Genya (Daisy Head) undergoes her own accessory transformation when she has to wear an eye patch after the nichevo’ya scar her as well. She attends Nikolai’s coronation as one of Alina’s escorts.

“As Genya had been brutalized by Kirgan’s shadow creatures and made to feel so ugly after her main role of beautifying the queen for so long, it was very important to follow through with the sentiment of David (Luke Pasqualino) which speaks to the beauty inside not the exterior image,” Partridge said. “Therefore it was important to have Genya embrace the scars she bore and not hide within them allowing her to shine in her place as one of Alina’s escorts to the coronation despite the attempts of Kirigan to punish her so cruelly.”

Showrunner Eric Heisserer credits Leigh Bardugo’s books and world-building with the foundation for diversifying the story on screen in the Netflix YA television adaptation.

Showrunners Eric Heisserer and Daegan Fryklind hired consultants for the fantasy countries of Novyi Zem and Shu Han, both of which become part of the show’s background fabric both in specific scenes as well as identity aspects of certain characters. History lessons played a large role in the continued world-building as did guest speakers to flesh out certain characters. Twin brother and sister Tamar Kir-Bataar (Anna Leong Brophy) and Tolya Yul-Bataar(Lewis Tan) hail from Shu Han, which also happens to be part of Sun Summoner Alina’s (Jessie Mei Li) ethnic background. 

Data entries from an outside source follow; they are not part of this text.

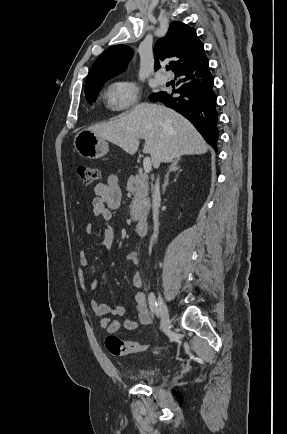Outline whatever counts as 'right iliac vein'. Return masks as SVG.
I'll return each mask as SVG.
<instances>
[{"label": "right iliac vein", "mask_w": 287, "mask_h": 434, "mask_svg": "<svg viewBox=\"0 0 287 434\" xmlns=\"http://www.w3.org/2000/svg\"><path fill=\"white\" fill-rule=\"evenodd\" d=\"M158 298H159V313L161 318V331H165L170 325L171 320H170L166 302L162 297L161 293H159Z\"/></svg>", "instance_id": "63e3f726"}]
</instances>
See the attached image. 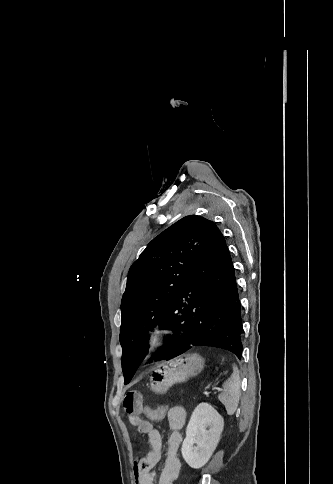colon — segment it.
I'll list each match as a JSON object with an SVG mask.
<instances>
[{
    "label": "colon",
    "mask_w": 333,
    "mask_h": 484,
    "mask_svg": "<svg viewBox=\"0 0 333 484\" xmlns=\"http://www.w3.org/2000/svg\"><path fill=\"white\" fill-rule=\"evenodd\" d=\"M171 407L162 405L157 408L146 407V416L149 420H160Z\"/></svg>",
    "instance_id": "colon-1"
}]
</instances>
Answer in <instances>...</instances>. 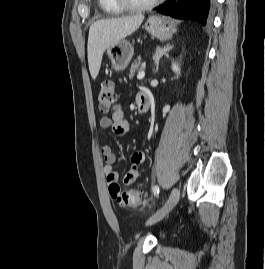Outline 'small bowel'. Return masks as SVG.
I'll return each mask as SVG.
<instances>
[{"label":"small bowel","mask_w":265,"mask_h":269,"mask_svg":"<svg viewBox=\"0 0 265 269\" xmlns=\"http://www.w3.org/2000/svg\"><path fill=\"white\" fill-rule=\"evenodd\" d=\"M138 96V95H137ZM137 102V97H136ZM102 129H111L116 135L123 136L129 131V122L125 119L124 112L120 106L116 108L111 117L103 116L99 120ZM105 160L104 173L106 181L110 187L118 186V175L113 170V164L116 161V154L110 145H103L101 148ZM146 159L145 151H136L130 157L131 166L124 177V184H133L140 174L141 165Z\"/></svg>","instance_id":"c3829d8e"}]
</instances>
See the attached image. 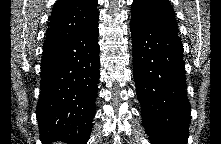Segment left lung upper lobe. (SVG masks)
<instances>
[{"mask_svg": "<svg viewBox=\"0 0 221 144\" xmlns=\"http://www.w3.org/2000/svg\"><path fill=\"white\" fill-rule=\"evenodd\" d=\"M132 18L146 27L177 33L174 10L168 0H134Z\"/></svg>", "mask_w": 221, "mask_h": 144, "instance_id": "5c2ea615", "label": "left lung upper lobe"}]
</instances>
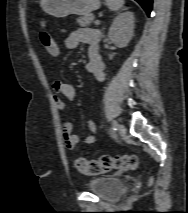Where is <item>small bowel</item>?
I'll return each mask as SVG.
<instances>
[{
    "label": "small bowel",
    "mask_w": 188,
    "mask_h": 213,
    "mask_svg": "<svg viewBox=\"0 0 188 213\" xmlns=\"http://www.w3.org/2000/svg\"><path fill=\"white\" fill-rule=\"evenodd\" d=\"M100 32L93 28H77L65 40V47L67 49H75L80 44L88 46V62L86 70L92 74L99 82L105 80L104 63L99 52ZM59 54V53H58ZM62 97L69 101L76 98L75 88L63 81H56L53 85L52 99L55 107L59 111L65 110V104ZM90 134L80 138L73 134L72 125L70 121L66 120L62 124L63 141L67 149L73 150L79 144L91 145L95 142L94 133L97 129L95 122L88 123Z\"/></svg>",
    "instance_id": "obj_1"
}]
</instances>
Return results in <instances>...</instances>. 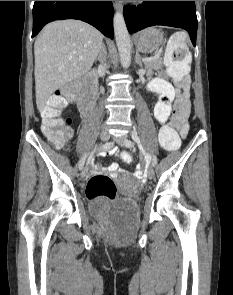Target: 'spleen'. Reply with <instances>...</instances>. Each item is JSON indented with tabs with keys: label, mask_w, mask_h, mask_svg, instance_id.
<instances>
[{
	"label": "spleen",
	"mask_w": 233,
	"mask_h": 295,
	"mask_svg": "<svg viewBox=\"0 0 233 295\" xmlns=\"http://www.w3.org/2000/svg\"><path fill=\"white\" fill-rule=\"evenodd\" d=\"M185 38H186V36L184 33H176L171 36L170 40L167 43L166 58L171 59L173 51L178 47L187 50ZM191 59H192L191 54L187 51L183 62L175 63V62L170 61L169 64H170V66H175V65L186 66L188 63L191 62Z\"/></svg>",
	"instance_id": "1"
}]
</instances>
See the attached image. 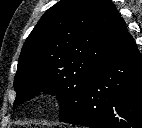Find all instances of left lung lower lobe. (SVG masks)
<instances>
[{
  "label": "left lung lower lobe",
  "mask_w": 142,
  "mask_h": 128,
  "mask_svg": "<svg viewBox=\"0 0 142 128\" xmlns=\"http://www.w3.org/2000/svg\"><path fill=\"white\" fill-rule=\"evenodd\" d=\"M60 121L90 128H142V57L133 38L92 76L73 112Z\"/></svg>",
  "instance_id": "obj_1"
}]
</instances>
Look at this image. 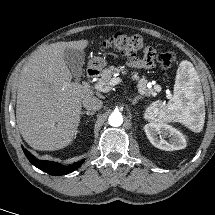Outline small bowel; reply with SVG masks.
<instances>
[{
	"instance_id": "small-bowel-1",
	"label": "small bowel",
	"mask_w": 215,
	"mask_h": 215,
	"mask_svg": "<svg viewBox=\"0 0 215 215\" xmlns=\"http://www.w3.org/2000/svg\"><path fill=\"white\" fill-rule=\"evenodd\" d=\"M154 56V49L147 47L142 58H132L128 61V65L132 68L150 69L154 66Z\"/></svg>"
}]
</instances>
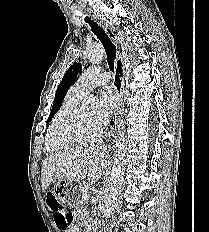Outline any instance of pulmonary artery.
I'll list each match as a JSON object with an SVG mask.
<instances>
[{"label":"pulmonary artery","mask_w":209,"mask_h":232,"mask_svg":"<svg viewBox=\"0 0 209 232\" xmlns=\"http://www.w3.org/2000/svg\"><path fill=\"white\" fill-rule=\"evenodd\" d=\"M110 79L108 72H101L100 67L92 66L85 70L77 82L69 90V94L75 99L82 98L93 88L106 84Z\"/></svg>","instance_id":"pulmonary-artery-1"}]
</instances>
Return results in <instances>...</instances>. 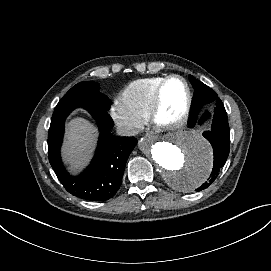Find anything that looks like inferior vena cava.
I'll list each match as a JSON object with an SVG mask.
<instances>
[{
    "instance_id": "obj_1",
    "label": "inferior vena cava",
    "mask_w": 271,
    "mask_h": 271,
    "mask_svg": "<svg viewBox=\"0 0 271 271\" xmlns=\"http://www.w3.org/2000/svg\"><path fill=\"white\" fill-rule=\"evenodd\" d=\"M117 134L120 135V136H126L127 135V130L125 129H117Z\"/></svg>"
}]
</instances>
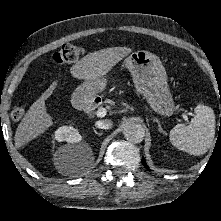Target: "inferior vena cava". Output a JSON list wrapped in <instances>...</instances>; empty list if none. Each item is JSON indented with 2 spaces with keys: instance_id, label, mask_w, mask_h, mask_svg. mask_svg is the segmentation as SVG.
<instances>
[{
  "instance_id": "602c4592",
  "label": "inferior vena cava",
  "mask_w": 221,
  "mask_h": 221,
  "mask_svg": "<svg viewBox=\"0 0 221 221\" xmlns=\"http://www.w3.org/2000/svg\"><path fill=\"white\" fill-rule=\"evenodd\" d=\"M112 125L113 122L110 119H104L95 123V126L100 129H110Z\"/></svg>"
}]
</instances>
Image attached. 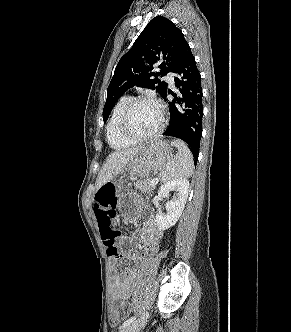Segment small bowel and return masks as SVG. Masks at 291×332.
Listing matches in <instances>:
<instances>
[{
    "mask_svg": "<svg viewBox=\"0 0 291 332\" xmlns=\"http://www.w3.org/2000/svg\"><path fill=\"white\" fill-rule=\"evenodd\" d=\"M103 190H114L111 183L102 184L96 192V195ZM95 195V198H96ZM94 213L96 215L95 200H94ZM141 240L140 252L132 256L130 251L125 248L126 244L131 243L133 238L131 236L124 237L122 239V250L118 255L121 259H131V265L126 269L123 275L115 276L111 286V298L113 301L118 302L120 305H124L131 297L136 283V266L143 259L152 255L158 250L159 243L162 237L161 231L158 229L154 221L148 220L144 223L142 229L139 232Z\"/></svg>",
    "mask_w": 291,
    "mask_h": 332,
    "instance_id": "1",
    "label": "small bowel"
}]
</instances>
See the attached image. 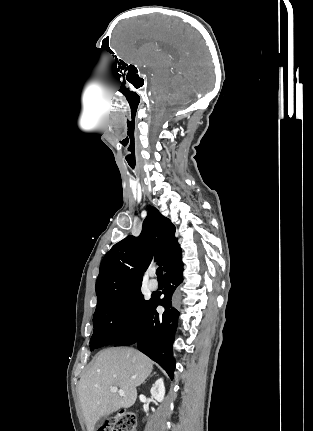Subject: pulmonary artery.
Segmentation results:
<instances>
[{"label":"pulmonary artery","mask_w":313,"mask_h":431,"mask_svg":"<svg viewBox=\"0 0 313 431\" xmlns=\"http://www.w3.org/2000/svg\"><path fill=\"white\" fill-rule=\"evenodd\" d=\"M152 275H153V273H152ZM149 288L151 290H156L158 288V282L154 279L150 280L149 281Z\"/></svg>","instance_id":"obj_1"}]
</instances>
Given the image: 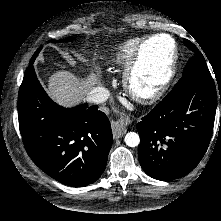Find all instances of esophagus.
I'll return each instance as SVG.
<instances>
[{
	"label": "esophagus",
	"instance_id": "1",
	"mask_svg": "<svg viewBox=\"0 0 221 221\" xmlns=\"http://www.w3.org/2000/svg\"><path fill=\"white\" fill-rule=\"evenodd\" d=\"M130 123H131V120L129 117L112 121L111 128H112L113 137L115 139L122 137L126 132V126L129 125Z\"/></svg>",
	"mask_w": 221,
	"mask_h": 221
}]
</instances>
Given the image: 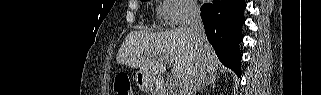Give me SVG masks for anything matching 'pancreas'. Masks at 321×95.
<instances>
[{
	"instance_id": "pancreas-1",
	"label": "pancreas",
	"mask_w": 321,
	"mask_h": 95,
	"mask_svg": "<svg viewBox=\"0 0 321 95\" xmlns=\"http://www.w3.org/2000/svg\"><path fill=\"white\" fill-rule=\"evenodd\" d=\"M165 92L167 93V95H168V94H169V95H173V94H174L173 91L170 90V89H166Z\"/></svg>"
}]
</instances>
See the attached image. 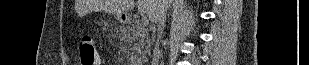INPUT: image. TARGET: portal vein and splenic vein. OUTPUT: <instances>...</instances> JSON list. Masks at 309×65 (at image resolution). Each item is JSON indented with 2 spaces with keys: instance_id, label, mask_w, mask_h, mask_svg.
I'll use <instances>...</instances> for the list:
<instances>
[{
  "instance_id": "obj_1",
  "label": "portal vein and splenic vein",
  "mask_w": 309,
  "mask_h": 65,
  "mask_svg": "<svg viewBox=\"0 0 309 65\" xmlns=\"http://www.w3.org/2000/svg\"><path fill=\"white\" fill-rule=\"evenodd\" d=\"M141 15H142L141 24H142L143 26H147L148 23H149L148 18L144 15V13H141Z\"/></svg>"
}]
</instances>
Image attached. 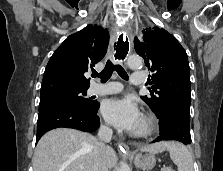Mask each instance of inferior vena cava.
Instances as JSON below:
<instances>
[{
    "instance_id": "inferior-vena-cava-1",
    "label": "inferior vena cava",
    "mask_w": 223,
    "mask_h": 171,
    "mask_svg": "<svg viewBox=\"0 0 223 171\" xmlns=\"http://www.w3.org/2000/svg\"><path fill=\"white\" fill-rule=\"evenodd\" d=\"M112 134V129L108 126L102 125L99 128L92 171H108L105 160V150L108 147L106 144L111 141Z\"/></svg>"
}]
</instances>
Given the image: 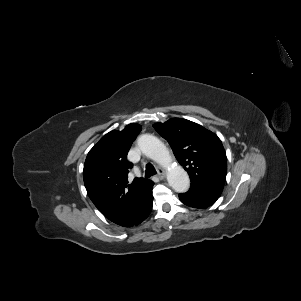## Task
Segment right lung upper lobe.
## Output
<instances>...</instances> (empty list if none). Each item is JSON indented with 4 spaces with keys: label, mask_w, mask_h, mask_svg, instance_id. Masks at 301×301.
<instances>
[{
    "label": "right lung upper lobe",
    "mask_w": 301,
    "mask_h": 301,
    "mask_svg": "<svg viewBox=\"0 0 301 301\" xmlns=\"http://www.w3.org/2000/svg\"><path fill=\"white\" fill-rule=\"evenodd\" d=\"M140 131V125L129 124L122 131L107 133L89 151L84 164V184L90 199L118 225L135 212L152 182L142 178L128 182L133 164L126 157Z\"/></svg>",
    "instance_id": "1"
}]
</instances>
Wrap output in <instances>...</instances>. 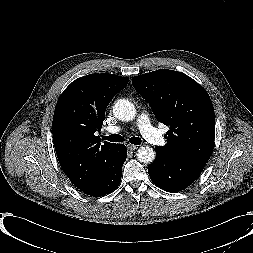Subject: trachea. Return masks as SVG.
Listing matches in <instances>:
<instances>
[{"instance_id":"3493384b","label":"trachea","mask_w":253,"mask_h":253,"mask_svg":"<svg viewBox=\"0 0 253 253\" xmlns=\"http://www.w3.org/2000/svg\"><path fill=\"white\" fill-rule=\"evenodd\" d=\"M104 140H108L110 142H123L124 138L121 135L118 134H112L109 136H103ZM129 142L134 144V145H140L141 144V139L138 137H131L129 139Z\"/></svg>"}]
</instances>
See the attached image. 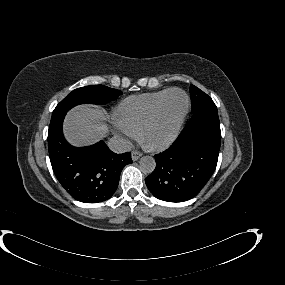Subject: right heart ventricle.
Masks as SVG:
<instances>
[{
  "instance_id": "e07e8e85",
  "label": "right heart ventricle",
  "mask_w": 285,
  "mask_h": 285,
  "mask_svg": "<svg viewBox=\"0 0 285 285\" xmlns=\"http://www.w3.org/2000/svg\"><path fill=\"white\" fill-rule=\"evenodd\" d=\"M169 89L133 95L122 100L117 108L118 121L138 135L157 104Z\"/></svg>"
}]
</instances>
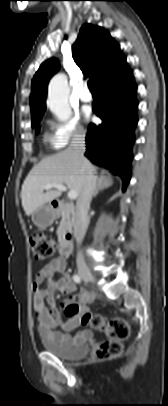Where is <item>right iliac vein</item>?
Here are the masks:
<instances>
[{
    "instance_id": "1",
    "label": "right iliac vein",
    "mask_w": 168,
    "mask_h": 406,
    "mask_svg": "<svg viewBox=\"0 0 168 406\" xmlns=\"http://www.w3.org/2000/svg\"><path fill=\"white\" fill-rule=\"evenodd\" d=\"M79 275L84 281L91 282V283L95 282V277L93 276V274L91 273V271L88 268H85V267L80 268Z\"/></svg>"
}]
</instances>
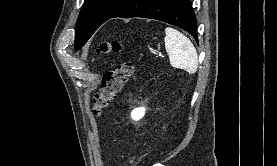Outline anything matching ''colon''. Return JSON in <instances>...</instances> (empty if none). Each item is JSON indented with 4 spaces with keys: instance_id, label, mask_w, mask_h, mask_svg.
Returning a JSON list of instances; mask_svg holds the SVG:
<instances>
[{
    "instance_id": "1",
    "label": "colon",
    "mask_w": 277,
    "mask_h": 166,
    "mask_svg": "<svg viewBox=\"0 0 277 166\" xmlns=\"http://www.w3.org/2000/svg\"><path fill=\"white\" fill-rule=\"evenodd\" d=\"M121 50L122 44L118 40H107L99 44L97 53L107 55L118 53ZM134 72L135 64L132 61H124L103 75L101 88L95 95L92 105V113L95 117L104 113L122 90L124 84L132 78Z\"/></svg>"
}]
</instances>
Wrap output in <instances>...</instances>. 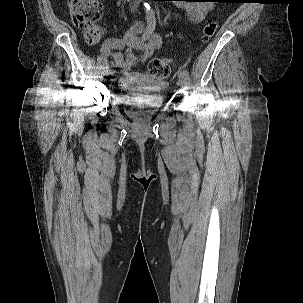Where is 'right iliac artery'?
I'll return each instance as SVG.
<instances>
[{
    "mask_svg": "<svg viewBox=\"0 0 303 303\" xmlns=\"http://www.w3.org/2000/svg\"><path fill=\"white\" fill-rule=\"evenodd\" d=\"M146 19H147V27H146L145 33L142 36L143 39H147L150 36V34L153 32V30L155 29V26H156V19H155L154 15H152V16L147 15ZM115 71H116L115 65H112L109 69V73L114 74Z\"/></svg>",
    "mask_w": 303,
    "mask_h": 303,
    "instance_id": "82829eb1",
    "label": "right iliac artery"
}]
</instances>
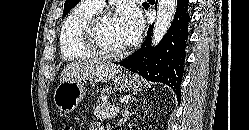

“Historical and cultural consultant Kimberly Harui, with her education on the history and culture of East Asia in particular, got very familiar with the books and then she got very familiar with the show and then talked about the influences there and how we can build something based on those influences that is also still historically authentic to the mid 1800s hat was already sort of established in season one,” Heisserer said. 

Leong-Brophy and Lewis Tan told TheWrap that they relate to their characters since they both are of mixed race. In the story, Shu Han people face racial discrimination because of tensions with Ravka. 

“[Harui] taught us about how some of the clothing mentioned is Mongolian inspired which makes sense because there’s a lot of mountain regions there, and how some of the architecture is this way and then how some of the names are coded in different parts, not necessarily China, but this is all stuff that we got to learn,” Heisserer added. “Then she approved the scripts and then we had a larger Chinese and one Japanese American creative review team to help navigate that space for us and talk to us about things and make changes as needed.”

“Antoinette Messam was our costume designer guest for Novyi Zem, who came and worked with Wendy Partridge, she came from the ‘Harder They Fall’ and she brought a team and we flew in a head wrap expert to do really cool Zemini designs.”

Novyi Zem also doesn’t restrict its Grisha to one talent, instead calling them “zowa,” or blessed, regardless of their specific powers. The Zemeni don’t label Grisha in the order that Ravka does. 

“Zemeni, interestingly enough, don’t have any subgenre of Grisha. There are no orders to them. There’s a prophetic element to that, you get into the later books, you discover that a Grisha who trains enough can discover that just about every power exists within them,” Heisserer said. “I think it’s a testament to the characters when you realize people are good at more than one thing. If you’re Grisha guess what, you don’t have to be pigeonholed into one power set or the other. We liked that with the Zemini. We made it sure that was brought in in the first episode and then later on, touched a little bit on with the Jesper.”

“Shadow and Bone” Seasons 1 and 2 are now streaming on Netflix.